[Data records]
*****
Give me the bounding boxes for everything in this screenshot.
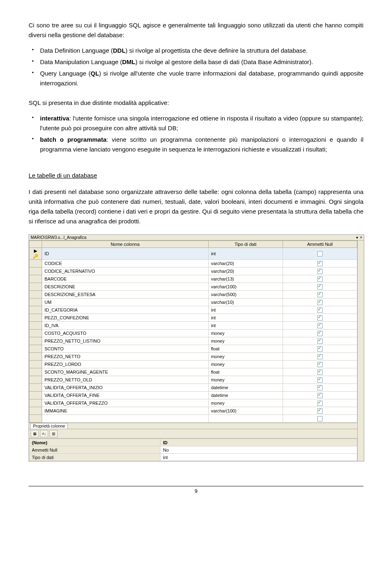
checkbox-icon[interactable] [317, 261, 323, 266]
table-row[interactable]: SCONTO_MARGINE_AGENTEfloat [29, 368, 357, 376]
checkbox-icon[interactable] [317, 377, 323, 383]
cell-column-name[interactable]: CODICE_ALTERNATIVO [42, 267, 209, 275]
checkbox-icon[interactable] [317, 408, 323, 414]
cell-allow-null[interactable] [283, 384, 357, 392]
property-row[interactable]: Tipo di datiint [29, 454, 357, 461]
cell-data-type[interactable]: int [208, 314, 283, 322]
row-selector[interactable] [29, 283, 42, 291]
cell-data-type[interactable]: varchar(20) [208, 260, 283, 267]
table-row[interactable]: PREZZO_LORDOmoney [29, 361, 357, 368]
cell-column-name[interactable]: SCONTO [42, 345, 209, 353]
cell-data-type[interactable]: money [208, 361, 283, 368]
cell-data-type[interactable]: float [208, 345, 283, 353]
cell-column-name[interactable]: PREZZO_NETTO_LISTINO [42, 337, 209, 345]
checkbox-icon[interactable] [317, 276, 323, 282]
cell-allow-null[interactable] [283, 314, 357, 322]
row-selector[interactable] [29, 322, 42, 330]
table-row[interactable]: UMvarchar(10) [29, 299, 357, 306]
cell-column-name[interactable]: PEZZI_CONFEZIONE [42, 314, 209, 322]
checkbox-icon[interactable] [317, 251, 323, 256]
dropdown-icon[interactable]: ▾ [356, 235, 358, 240]
row-selector[interactable] [29, 392, 42, 399]
checkbox-icon[interactable] [317, 385, 323, 390]
checkbox-icon[interactable] [317, 323, 323, 328]
row-selector[interactable] [29, 368, 42, 376]
checkbox-icon[interactable] [317, 346, 323, 352]
cell-column-name[interactable]: ID [42, 248, 209, 260]
table-row[interactable]: ▶🔑IDint [29, 248, 357, 260]
cell-column-name[interactable]: SCONTO_MARGINE_AGENTE [42, 368, 209, 376]
row-selector[interactable] [29, 399, 42, 407]
cell-allow-null[interactable] [283, 306, 357, 314]
checkbox-icon[interactable] [317, 370, 323, 375]
cell-data-type[interactable]: int [208, 248, 283, 260]
table-row[interactable]: CODICE_ALTERNATIVOvarchar(20) [29, 267, 357, 275]
row-selector[interactable] [29, 337, 42, 345]
property-value[interactable]: No [160, 446, 357, 454]
cell-allow-null[interactable] [283, 376, 357, 384]
cell-allow-null[interactable] [283, 407, 357, 415]
cell-allow-null[interactable] [283, 267, 357, 275]
table-row[interactable]: BARCODEvarchar(13) [29, 275, 357, 283]
cell-allow-null[interactable] [283, 248, 357, 260]
table-row[interactable]: DESCRIZIONEvarchar(100) [29, 283, 357, 291]
cell-allow-null[interactable] [283, 291, 357, 299]
cell-data-type[interactable]: varchar(20) [208, 267, 283, 275]
table-row[interactable]: VALIDITA_OFFERTA_INIZIOdatetime [29, 384, 357, 392]
cell-column-name[interactable]: PREZZO_LORDO [42, 361, 209, 368]
cell-data-type[interactable]: varchar(100) [208, 283, 283, 291]
cell-allow-null[interactable] [283, 399, 357, 407]
table-row[interactable]: ID_IVAint [29, 322, 357, 330]
row-selector[interactable] [29, 306, 42, 314]
row-selector[interactable] [29, 314, 42, 322]
cell-data-type[interactable]: varchar(100) [208, 407, 283, 415]
cell-column-name[interactable]: IMMAGINE [42, 407, 209, 415]
vertical-scrollbar[interactable] [357, 241, 364, 461]
toolbar-btn-1[interactable]: ▦ [31, 430, 39, 437]
checkbox-icon[interactable] [317, 284, 323, 290]
checkbox-icon[interactable] [317, 362, 323, 367]
checkbox-icon[interactable] [317, 354, 323, 359]
cell-column-name[interactable]: PREZZO_NETTO [42, 353, 209, 361]
table-row-new[interactable] [29, 415, 357, 423]
cell-allow-null[interactable] [283, 353, 357, 361]
property-row[interactable]: (Nome)ID [29, 439, 357, 446]
row-selector[interactable] [29, 299, 42, 306]
cell-allow-null[interactable] [283, 361, 357, 368]
toolbar-btn-2[interactable]: A↓ [40, 430, 48, 437]
cell-column-name[interactable]: VALIDITA_OFFERTA_FINE [42, 392, 209, 399]
col-header-type[interactable]: Tipo di dati [208, 241, 283, 248]
cell-allow-null[interactable] [283, 299, 357, 306]
cell-column-name[interactable]: UM [42, 299, 209, 306]
row-selector[interactable] [29, 267, 42, 275]
cell-allow-null[interactable] [283, 283, 357, 291]
checkbox-icon[interactable] [317, 269, 323, 274]
row-selector[interactable] [29, 376, 42, 384]
cell-column-name[interactable]: CODICE [42, 260, 209, 267]
checkbox-icon[interactable] [317, 292, 323, 297]
cell-allow-null[interactable] [283, 392, 357, 399]
table-row[interactable]: VALIDITA_OFFERTA_PREZZOmoney [29, 399, 357, 407]
row-selector[interactable] [29, 361, 42, 368]
property-value[interactable]: int [160, 454, 357, 461]
row-selector[interactable] [29, 291, 42, 299]
cell-data-type[interactable]: varchar(10) [208, 299, 283, 306]
cell-data-type[interactable]: money [208, 337, 283, 345]
cell-data-type[interactable]: datetime [208, 392, 283, 399]
table-row[interactable]: SCONTOfloat [29, 345, 357, 353]
toolbar-btn-3[interactable]: ▥ [49, 430, 58, 437]
cell-data-type[interactable]: varchar(500) [208, 291, 283, 299]
close-icon[interactable]: × [360, 235, 362, 240]
table-row[interactable]: COSTO_ACQUISTOmoney [29, 330, 357, 337]
cell-column-name[interactable]: VALIDITA_OFFERTA_INIZIO [42, 384, 209, 392]
cell-allow-null[interactable] [283, 368, 357, 376]
table-row[interactable]: ID_CATEGORIAint [29, 306, 357, 314]
property-row[interactable]: Ammetti NullNo [29, 446, 357, 454]
table-row[interactable]: CODICEvarchar(20) [29, 260, 357, 267]
table-row[interactable]: IMMAGINEvarchar(100) [29, 407, 357, 415]
checkbox-icon[interactable] [317, 315, 323, 321]
col-header-name[interactable]: Nome colonna [42, 241, 209, 248]
row-selector[interactable] [29, 407, 42, 415]
row-selector[interactable] [29, 384, 42, 392]
row-selector[interactable] [29, 330, 42, 337]
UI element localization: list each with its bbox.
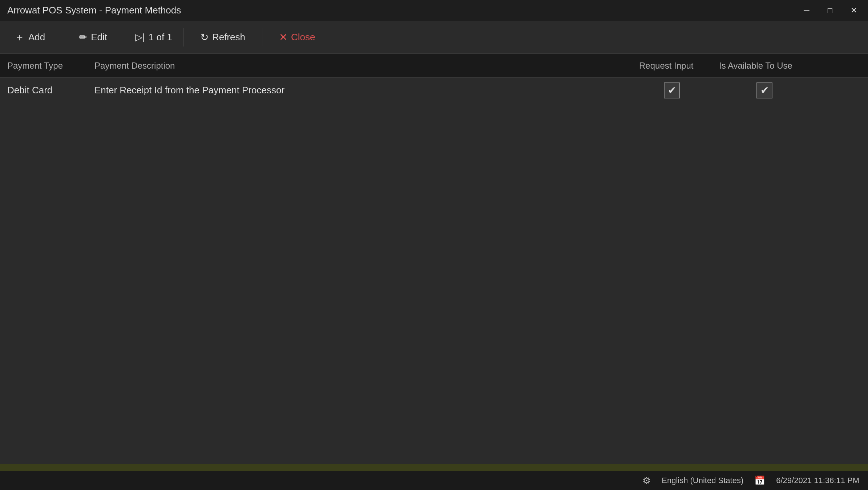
is-available-checkbox[interactable]: ✔ (756, 82, 772, 98)
cell-request-input[interactable]: ✔ (632, 82, 712, 98)
refresh-icon: ↻ (200, 31, 209, 43)
titlebar: Arrowat POS System - Payment Methods ─ □… (0, 0, 868, 21)
maximize-button[interactable]: □ (824, 4, 836, 17)
language-icon: ⚙ (642, 475, 651, 486)
cell-payment-description: Enter Receipt Id from the Payment Proces… (87, 85, 632, 96)
close-label: Close (291, 32, 315, 43)
titlebar-close-button[interactable]: ✕ (847, 4, 861, 17)
col-header-payment-type: Payment Type (0, 61, 87, 71)
refresh-button[interactable]: ↻ Refresh (194, 28, 251, 47)
nav-counter: ▷| 1 of 1 (135, 32, 172, 43)
col-header-payment-description: Payment Description (87, 61, 632, 71)
request-input-checkbox[interactable]: ✔ (664, 82, 680, 98)
add-label: Add (28, 32, 45, 43)
add-icon: ＋ (15, 31, 25, 44)
cell-is-available[interactable]: ✔ (712, 82, 817, 98)
language-label: English (United States) (662, 476, 743, 485)
titlebar-controls: ─ □ ✕ (800, 4, 861, 17)
col-header-request-input: Request Input (632, 61, 712, 71)
toolbar-divider-4 (262, 28, 262, 46)
toolbar: ＋ Add ✏ Edit ▷| 1 of 1 ↻ Refresh ✕ Close (0, 21, 868, 54)
titlebar-title: Arrowat POS System - Payment Methods (7, 5, 181, 16)
edit-label: Edit (91, 32, 107, 43)
refresh-label: Refresh (212, 32, 245, 43)
table-row[interactable]: Debit Card Enter Receipt Id from the Pay… (0, 78, 868, 103)
close-icon: ✕ (279, 31, 287, 43)
edit-icon: ✏ (79, 31, 87, 43)
nav-counter-value: 1 of 1 (149, 32, 172, 43)
system-tray: ⚙ English (United States) 📅 6/29/2021 11… (0, 471, 868, 490)
add-button[interactable]: ＋ Add (9, 27, 51, 48)
data-table: Payment Type Payment Description Request… (0, 54, 868, 103)
close-button[interactable]: ✕ Close (273, 28, 321, 47)
minimize-button[interactable]: ─ (800, 4, 813, 17)
edit-button[interactable]: ✏ Edit (73, 28, 113, 47)
toolbar-divider-2 (124, 28, 124, 46)
toolbar-divider-3 (183, 28, 183, 46)
col-header-is-available: Is Available To Use (712, 61, 817, 71)
toolbar-divider-1 (62, 28, 62, 46)
cell-payment-type: Debit Card (0, 85, 87, 96)
calendar-icon: 📅 (754, 475, 765, 486)
nav-icon: ▷| (135, 32, 145, 43)
datetime-label: 6/29/2021 11:36:11 PM (776, 476, 859, 485)
table-header: Payment Type Payment Description Request… (0, 54, 868, 78)
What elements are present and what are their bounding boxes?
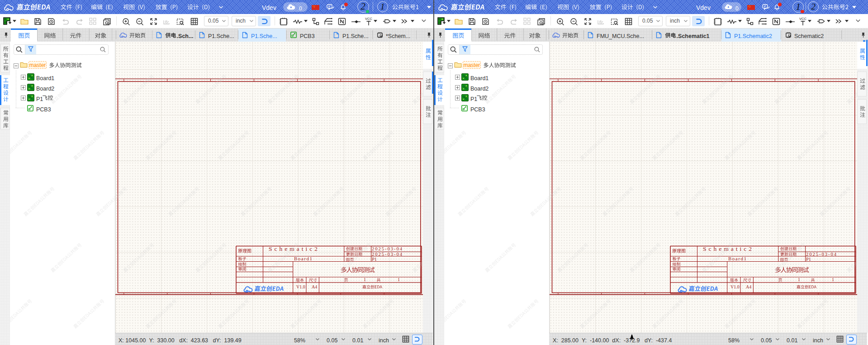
svg-text:VCC: VCC — [799, 17, 806, 21]
svg-text:VCC: VCC — [365, 17, 372, 21]
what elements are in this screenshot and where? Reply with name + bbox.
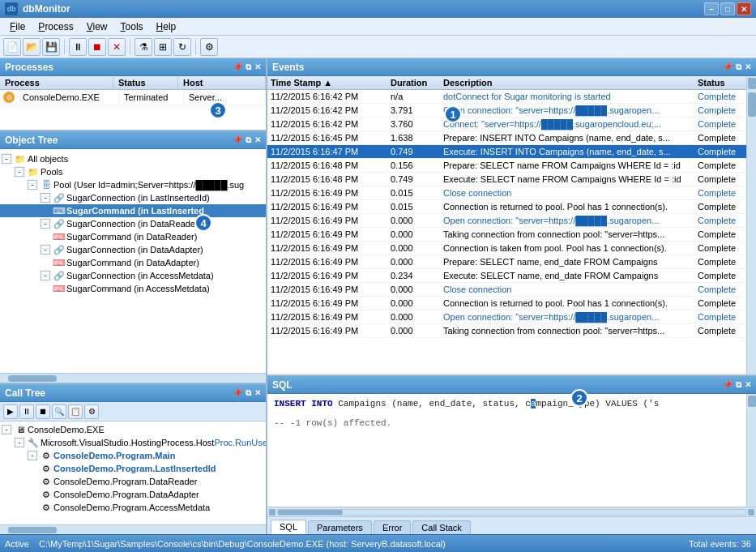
object-tree-pin-icon[interactable]: 📌: [233, 135, 242, 144]
event-row[interactable]: 11/2/2015 6:16:48 PM 0.749 Execute: SELE…: [267, 173, 746, 186]
event-row[interactable]: 11/2/2015 6:16:49 PM 0.000 Connection is…: [267, 242, 746, 255]
event-row[interactable]: 11/2/2015 6:16:49 PM 0.015 Close connect…: [267, 186, 746, 200]
event-row[interactable]: 11/2/2015 6:16:49 PM 0.000 Taking connec…: [267, 228, 746, 242]
menu-view[interactable]: View: [80, 19, 114, 34]
sql-undock-icon[interactable]: ⧉: [736, 380, 741, 390]
sql-close-icon[interactable]: ✕: [745, 380, 751, 389]
ct-hscroll-thumb[interactable]: [8, 527, 57, 533]
object-tree-hscroll[interactable]: [0, 373, 266, 383]
process-row[interactable]: ⚙ ConsoleDemo.EXE Terminated Server...: [0, 90, 266, 105]
close-button[interactable]: ✕: [737, 2, 751, 15]
event-row[interactable]: 11/2/2015 6:16:49 PM 0.015 Connection is…: [267, 200, 746, 214]
ct-btn-2[interactable]: ⏸: [19, 404, 34, 419]
hscroll-thumb[interactable]: [8, 375, 57, 382]
minimize-button[interactable]: –: [704, 2, 719, 15]
tree-item-cmd-lastinserted[interactable]: ⌨ SugarCommand (in LastInserted: [0, 204, 266, 217]
toggle-conn-datareader[interactable]: -: [41, 219, 50, 229]
ct-btn-5[interactable]: 📋: [68, 404, 83, 419]
tree-item-cmd-datareader[interactable]: ⌨ SugarCommand (in DataReader): [0, 230, 266, 243]
toolbar-btn-clear[interactable]: ✕: [108, 38, 126, 56]
event-row[interactable]: 11/2/2015 6:16:49 PM 0.000 Open connecti…: [267, 310, 746, 324]
maximize-button[interactable]: □: [720, 2, 735, 15]
event-row[interactable]: 11/2/2015 6:16:49 PM 0.000 Close connect…: [267, 283, 746, 297]
event-status: Complete: [694, 310, 746, 323]
tree-item-allobjects[interactable]: - 📁 All objects: [0, 152, 266, 165]
ct-item-dataadapter[interactable]: ⚙ ConsoleDemo.Program.DataAdapter: [0, 488, 266, 501]
toggle-conn-lastinserted[interactable]: -: [41, 193, 50, 203]
tree-item-pool[interactable]: - 🗄 Pool (User Id=admin;Server=https://█…: [0, 178, 266, 191]
call-tree-close-icon[interactable]: ✕: [254, 388, 261, 397]
toolbar-btn-filter[interactable]: ⚗: [135, 38, 152, 56]
event-row[interactable]: 11/2/2015 6:16:49 PM 0.234 Execute: SELE…: [267, 269, 746, 283]
event-row[interactable]: 11/2/2015 6:16:42 PM 3.791 Open connecti…: [267, 104, 746, 118]
toggle-conn-dataadapter[interactable]: -: [41, 245, 50, 255]
sql-pin-icon[interactable]: 📌: [723, 380, 733, 389]
toggle-conn-access[interactable]: -: [41, 271, 50, 280]
ct-item-main[interactable]: - ⚙ ConsoleDemo.Program.Main: [0, 449, 266, 462]
tree-item-cmd-access[interactable]: ⌨ SugarCommand (in AccessMetdata): [0, 282, 266, 295]
event-row[interactable]: 11/2/2015 6:16:42 PM 3.760 Connect: "ser…: [267, 118, 746, 131]
event-row[interactable]: 11/2/2015 6:16:49 PM 0.000 Taking connec…: [267, 324, 746, 338]
ct-item-vs[interactable]: - 🔧 Microsoft.VisualStudio.HostingProces…: [0, 436, 266, 449]
toolbar-btn-grid[interactable]: ⊞: [154, 38, 172, 56]
events-vscroll-thumb[interactable]: [748, 92, 756, 117]
tree-item-conn-lastinserted[interactable]: - 🔗 SugarConnection (in LastInsertedId): [0, 191, 266, 204]
toggle-pools[interactable]: -: [15, 167, 24, 177]
event-row-selected[interactable]: 11/2/2015 6:16:47 PM 0.749 Execute: INSE…: [267, 145, 746, 159]
event-row[interactable]: 11/2/2015 6:16:42 PM n/a dotConnect for …: [267, 90, 746, 104]
call-tree-hscroll[interactable]: [0, 524, 266, 534]
ct-toggle-vs[interactable]: -: [15, 438, 24, 447]
ct-toggle-root[interactable]: -: [2, 425, 11, 434]
toggle-allobjects[interactable]: -: [2, 154, 11, 164]
event-row[interactable]: 11/2/2015 6:16:49 PM 0.000 Prepare: SELE…: [267, 255, 746, 269]
menu-process[interactable]: Process: [32, 19, 79, 34]
event-row[interactable]: 11/2/2015 6:16:49 PM 0.000 Open connecti…: [267, 214, 746, 228]
events-pin-icon[interactable]: 📌: [723, 62, 733, 71]
processes-pin-icon[interactable]: 📌: [233, 62, 242, 71]
toggle-pool[interactable]: -: [28, 180, 37, 190]
tree-item-cmd-dataadapter[interactable]: ⌨ SugarCommand (in DataAdapter): [0, 256, 266, 269]
ct-btn-6[interactable]: ⚙: [84, 404, 99, 419]
toolbar-btn-save[interactable]: 💾: [42, 38, 60, 56]
events-undock-icon[interactable]: ⧉: [736, 62, 741, 72]
processes-undock-icon[interactable]: ⧉: [246, 62, 251, 72]
toolbar-btn-new[interactable]: 📄: [3, 38, 21, 56]
menu-tools[interactable]: Tools: [114, 19, 150, 34]
ct-btn-1[interactable]: ▶: [3, 404, 18, 419]
toolbar-btn-open[interactable]: 📂: [23, 38, 41, 56]
toolbar-btn-refresh[interactable]: ↻: [173, 38, 191, 56]
ct-toggle-main[interactable]: -: [28, 451, 37, 460]
toolbar-btn-settings[interactable]: ⚙: [200, 38, 218, 56]
menu-file[interactable]: File: [3, 19, 32, 34]
call-tree-pin-icon[interactable]: 📌: [233, 388, 242, 397]
ct-btn-4[interactable]: 🔍: [52, 404, 66, 419]
call-tree-undock-icon[interactable]: ⧉: [246, 388, 251, 398]
sql-vscroll[interactable]: [746, 394, 756, 507]
ct-item-lastinserted[interactable]: ⚙ ConsoleDemo.Program.LastInsertedId: [0, 462, 266, 475]
toolbar-btn-stop[interactable]: ⏹: [88, 38, 106, 56]
menu-bar: File Process View Tools Help: [0, 18, 756, 36]
processes-close-icon[interactable]: ✕: [254, 62, 261, 71]
tab-parameters[interactable]: Parameters: [308, 520, 372, 534]
object-tree-undock-icon[interactable]: ⧉: [246, 135, 251, 145]
ct-item-access[interactable]: ⚙ ConsoleDemo.Program.AccessMetdata: [0, 501, 266, 514]
tab-callstack[interactable]: Call Stack: [412, 520, 471, 534]
events-close-icon[interactable]: ✕: [745, 62, 751, 71]
events-vscroll[interactable]: [746, 76, 756, 374]
tree-item-conn-dataadapter[interactable]: - 🔗 SugarConnection (in DataAdapter): [0, 243, 266, 256]
tab-sql[interactable]: SQL: [271, 520, 306, 534]
tree-item-conn-datareader[interactable]: - 🔗 SugarConnection (in DataReader): [0, 217, 266, 230]
object-tree-close-icon[interactable]: ✕: [254, 135, 261, 144]
event-row[interactable]: 11/2/2015 6:16:49 PM 0.000 Connection is…: [267, 297, 746, 310]
toolbar-btn-pause[interactable]: ⏸: [69, 38, 87, 56]
event-row[interactable]: 11/2/2015 6:16:45 PM 1.638 Prepare: INSE…: [267, 131, 746, 145]
tab-error[interactable]: Error: [374, 520, 411, 534]
tree-item-pools[interactable]: - 📁 Pools: [0, 165, 266, 178]
ct-item-root[interactable]: - 🖥 ConsoleDemo.EXE: [0, 423, 266, 436]
menu-help[interactable]: Help: [150, 19, 183, 34]
tree-item-conn-access[interactable]: - 🔗 SugarConnection (in AccessMetdata): [0, 269, 266, 282]
ct-btn-3[interactable]: ⏹: [36, 404, 50, 419]
event-row[interactable]: 11/2/2015 6:16:48 PM 0.156 Prepare: SELE…: [267, 159, 746, 173]
sql-hscroll[interactable]: [267, 507, 756, 516]
ct-item-datareader[interactable]: ⚙ ConsoleDemo.Program.DataReader: [0, 475, 266, 488]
*****
Above are some records; copy each line there that contains "Execute".

**YOUR RESPONSE:**
event-row[interactable]: 11/2/2015 6:16:48 PM 0.749 Execute: SELE…: [267, 173, 746, 186]
event-row[interactable]: 11/2/2015 6:16:49 PM 0.234 Execute: SELE…: [267, 269, 746, 283]
event-row-selected[interactable]: 11/2/2015 6:16:47 PM 0.749 Execute: INSE…: [267, 145, 746, 159]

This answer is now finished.